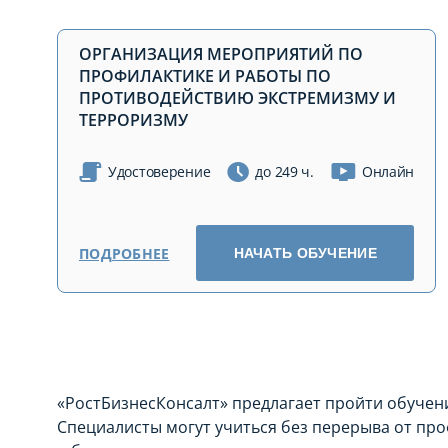
ОРГАНИЗАЦИЯ МЕРОПРИЯТИЙ ПО
ПРОФИЛАКТИКЕ И РАБОТЫ ПО
ПРОТИВОДЕЙСТВИЮ ЭКСТРЕМИЗМУ И
ТЕРРОРИЗМУ
Удостоверение
до 249 ч.
Онлайн
ПОДРОБНЕЕ
НАЧАТЬ ОБУЧЕНИЕ
«РостБизнесКонсалт» предлагает пройти обучен
Специалисты могут учиться без перерыва от пр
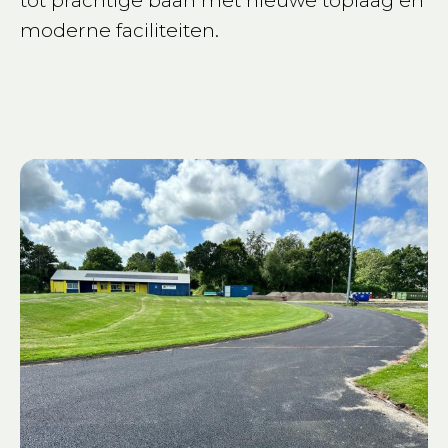
tot prachtige baan met nieuwe toplaag en
moderne faciliteiten.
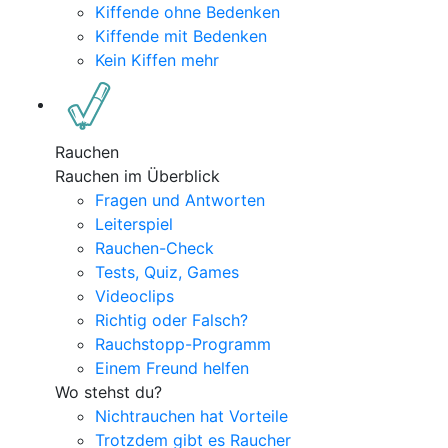
Kiffende ohne Bedenken
Kiffende mit Bedenken
Kein Kiffen mehr
Rauchen
Rauchen im Überblick
Fragen und Antworten
Leiterspiel
Rauchen-Check
Tests, Quiz, Games
Videoclips
Richtig oder Falsch?
Rauchstopp-Programm
Einem Freund helfen
Wo stehst du?
Nichtrauchen hat Vorteile
Trotzdem gibt es Raucher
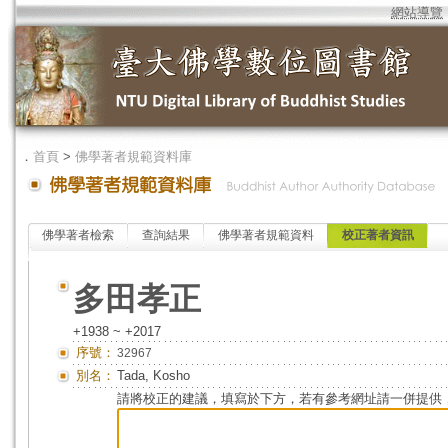
網站導覽
．
首頁
>
佛學著者規範資料庫
佛學著者檢索
查詢結果
佛學著者規範資料
校正著者資訊
多田孝正
+1938 ~ +2017
序號：
32967
別名：
Tada, Kosho
請將校正的建議，填寫於下方，若有參考網址請一併提供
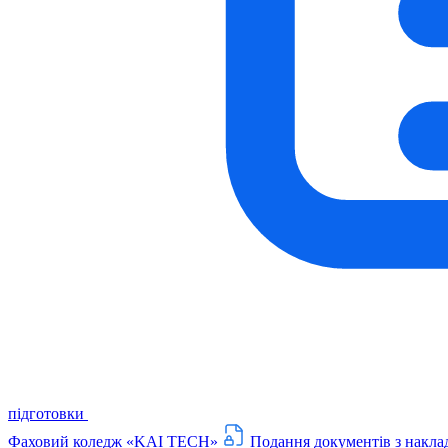
підготовки
Фаховий коледж «KAI TECH»
Подання документів з накла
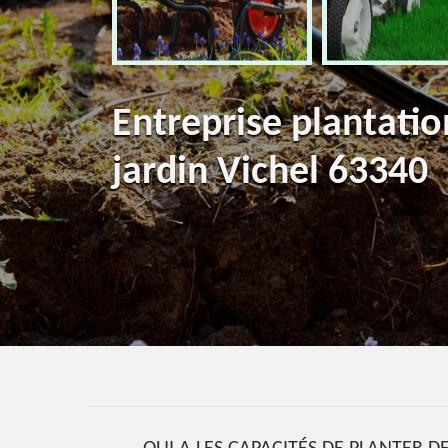
Entreprise plantatio
jardin Vichel 63340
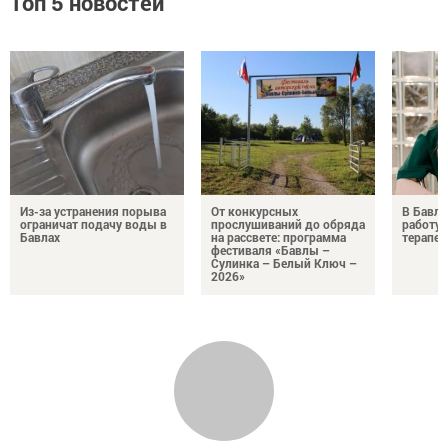
Топ 5 новостей
Из-за устранения порыва
От конкурсных
В Бавли
ограничат подачу воды в
прослушиваний до обряда
работу
Бавлах
на рассвете: программа
терапев
фестиваля «Бавлы –
Сулинка – Белый Ключ –
2026»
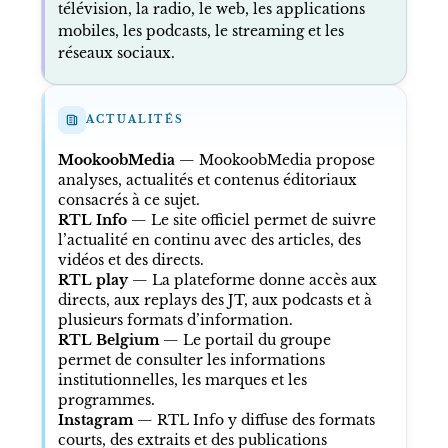
télévision, la radio, le web, les applications
mobiles, les podcasts, le streaming et les
réseaux sociaux.
ACTUALITÉS
MookoobMedia
— MookoobMedia propose
analyses, actualités et contenus éditoriaux
consacrés à ce sujet.
RTL Info
— Le site officiel permet de suivre
l’actualité en continu avec des articles, des
vidéos et des directs.
RTL play
— La plateforme donne accès aux
directs, aux replays des JT, aux podcasts et à
plusieurs formats d’information.
RTL Belgium
— Le portail du groupe
permet de consulter les informations
institutionnelles, les marques et les
programmes.
Instagram
— RTL Info y diffuse des formats
courts, des extraits et des publications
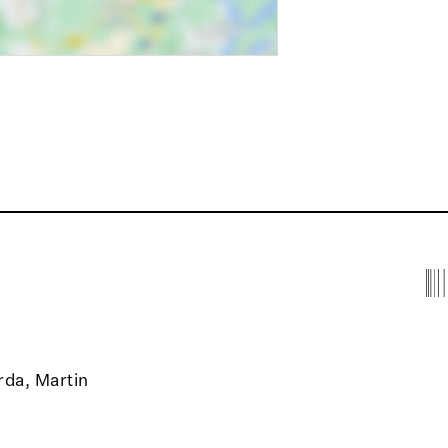
rda, Martin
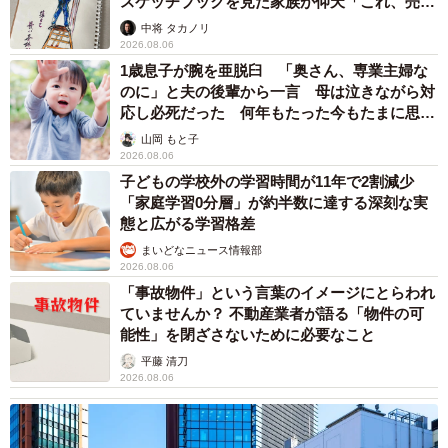
スケッチブックを見た家族が仰天「これ、売れ
ますよ…」
中将 タカノリ
2026.08.06
1歳息子が腕を亜脱臼 「奥さん、専業主婦な
のに」と夫の後輩から一言 母は泣きながら対
応し必死だった 何年もたった今もたまに思い
出し…
山岡 もと子
2026.08.06
子どもの学校外の学習時間が11年で2割減少
「家庭学習0分層」が約半数に達する深刻な実
態と広がる学習格差
まいどなニュース情報部
2026.08.06
「事故物件」という言葉のイメージにとらわれ
ていませんか？ 不動産業者が語る「物件の可
能性」を閉ざさないために必要なこと
平藤 清刀
2026.08.06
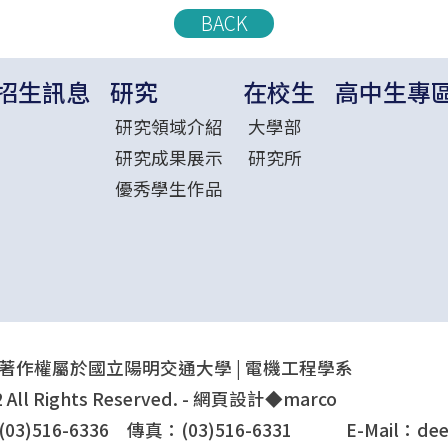
BACK
招生訊息
研究
在校生
高中生專
研究領域介紹
大學部
研究成果展示
研究所
優秀學生作品
著作權屬於國立陽明交通大學 | 電機工程學系
2 All Rights Reserved. - 網頁設計◆
marco
03)516-6336 傳真：(03)516-6331 E-Mail：dee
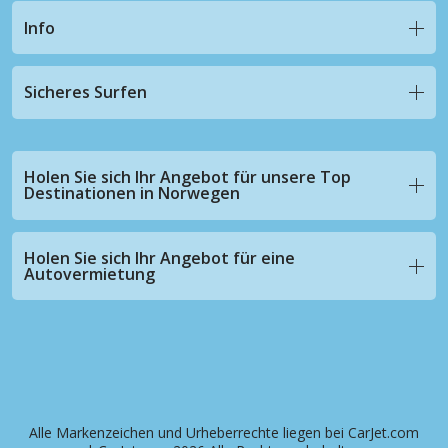
Info
Sicheres Surfen
Holen Sie sich Ihr Angebot für unsere Top
Destinationen in Norwegen
Holen Sie sich Ihr Angebot für eine
Autovermietung
Alle Markenzeichen und Urheberrechte liegen bei CarJet.com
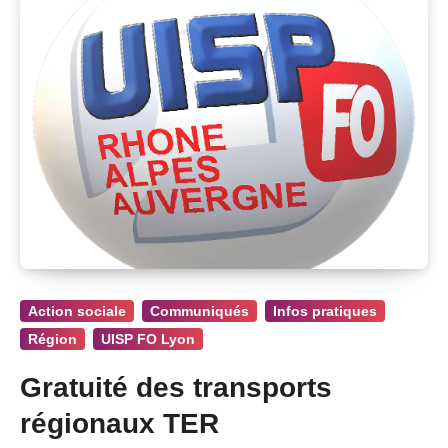
Action sociale
Communiqués
Infos pratiques
Région
UISP FO Lyon
Gratuité des transports
régionaux TER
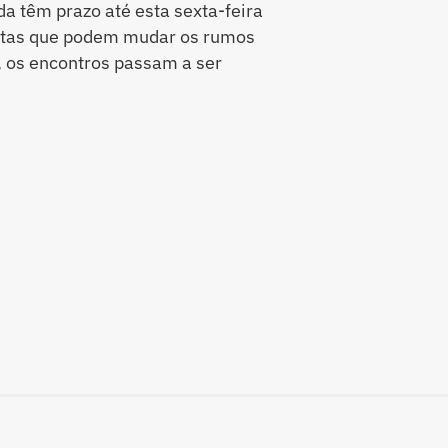
a têm prazo até esta sexta-feira
ostas que podem mudar os rumos
, os encontros passam a ser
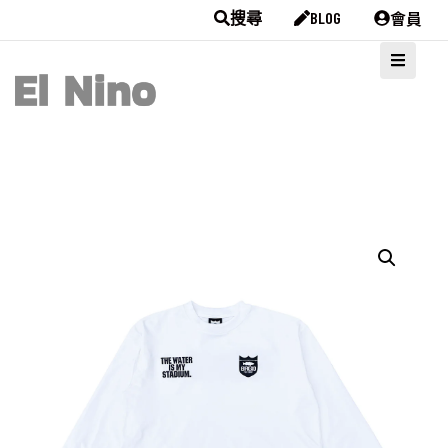
會員
搜尋
BLOG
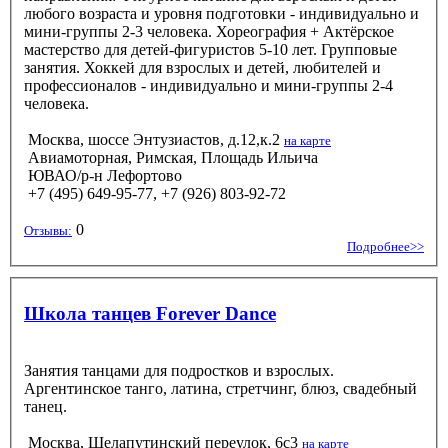
любого возраста и уровня подготовки - индивидуально и
мини-группы 2-3 человека. Хореография + Актёрское
мастерство для детей-фигуристов 5-10 лет. Групповые
занятия. Хоккей для взрослых и детей, любителей и
профессионалов - индивидуально и мини-группы 2-4
человека.
Москва, шоссе Энтузиастов, д.12,к.2
на карте
Авиамоторная, Римская, Площадь Ильича
ЮВАО/р-н Лефортово
+7 (495) 649-95-77, +7 (926) 803-92-72
0
Отзывы:
Подробнее>>
Школа танцев Forever Dance
Занятия танцами для подростков и взрослых.
Аргентинское танго, латина, стретчинг, блюз, свадебный
танец.
Москва, Шелапутинский переулок, 6с3
на карте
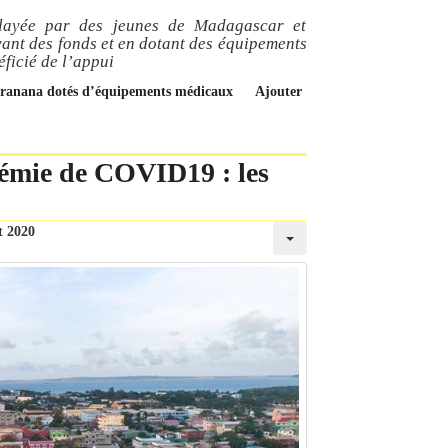
relayée par des jeunes de Madagascar et
vant des fonds et en dotant des équipements
ficié de l’appui
tsiranana dotés d’équipements médicaux
Ajouter
émie de COVID19 : les
et 2020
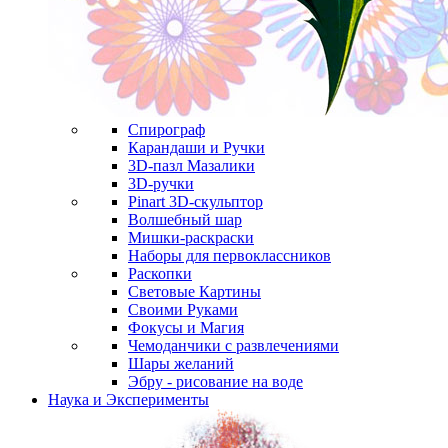
Спирограф
Карандаши и Ручки
3D-пазл Мазалики
3D-ручки
Pinart 3D-скульптор
Волшебный шар
Мишки-раскраски
Наборы для первоклассников
Раскопки
Световые Картины
Своими Руками
Фокусы и Магия
Чемоданчики с развлечениями
Шары желаний
Эбру - рисование на воде
Наука и Эксперименты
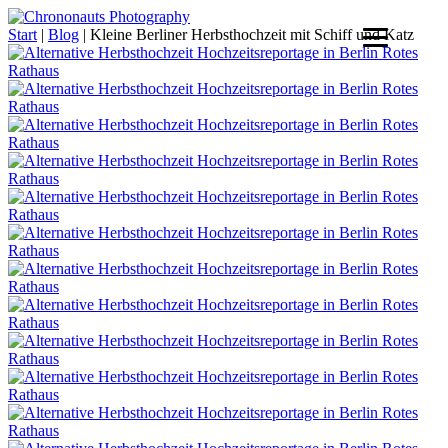
Skip
to
Start
|
Blog
|
Kleine Berliner Herbsthochzeit mit Schiff und Katz
content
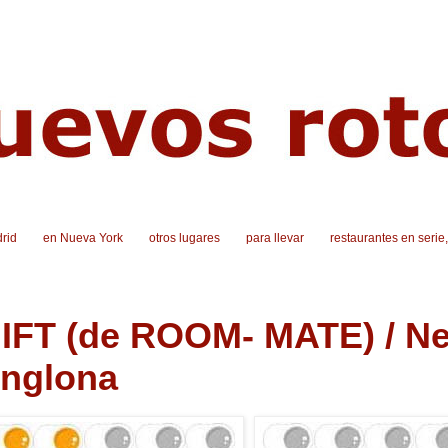
rid
en Nueva York
otros lugares
para llevar
restaurantes en serie
IFT (de ROOM- MATE) / Ne
nglona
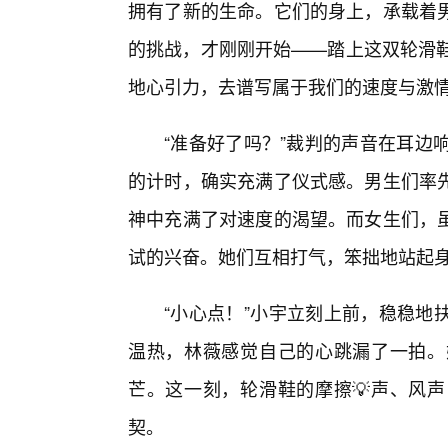
拥有了新的生命。它们的身上，承载着
的挑战，才刚刚开始——踏上这双轮滑鞋
地心引力，去谱写属于我们的速度与激
“准备好了吗？”裁判的声音在耳边
的计时，确实充满了仪式感。男生们率
神中充满了对速度的渴望。而女生们，
试的兴奋。她们互相打气，笨拙地站起
“小心点！”小宇立刻上前，稳稳地
温热，林薇感觉自己的心跳漏了一拍。
芒。这一刻，轮滑鞋的摩擦💡声、风
契。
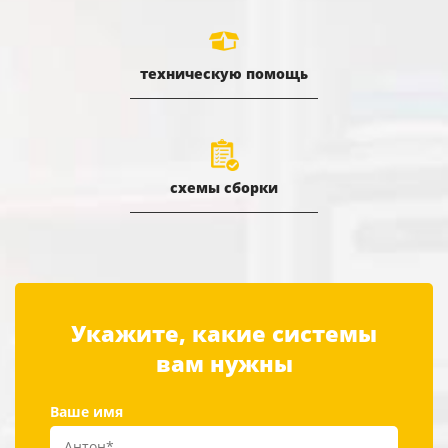
техническую помощь
схемы сборки
Укажите, какие системы
вам нужны
Ваше имя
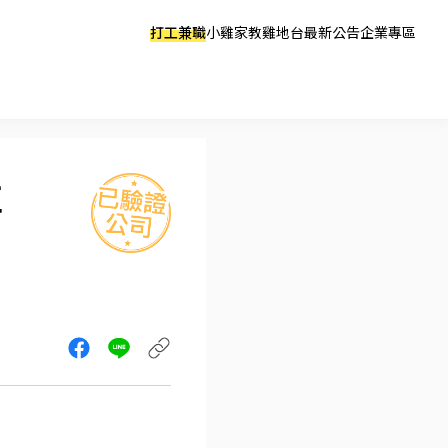
打工兼職
小雞家教
雞地台
最新公告
企業專區
正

================================

Task directions => Whenever a line of the data includes the word "человека", show that line in full.

Expected answer =>
мини-группы 2-3 человека. Хореография + Актёрское
человека.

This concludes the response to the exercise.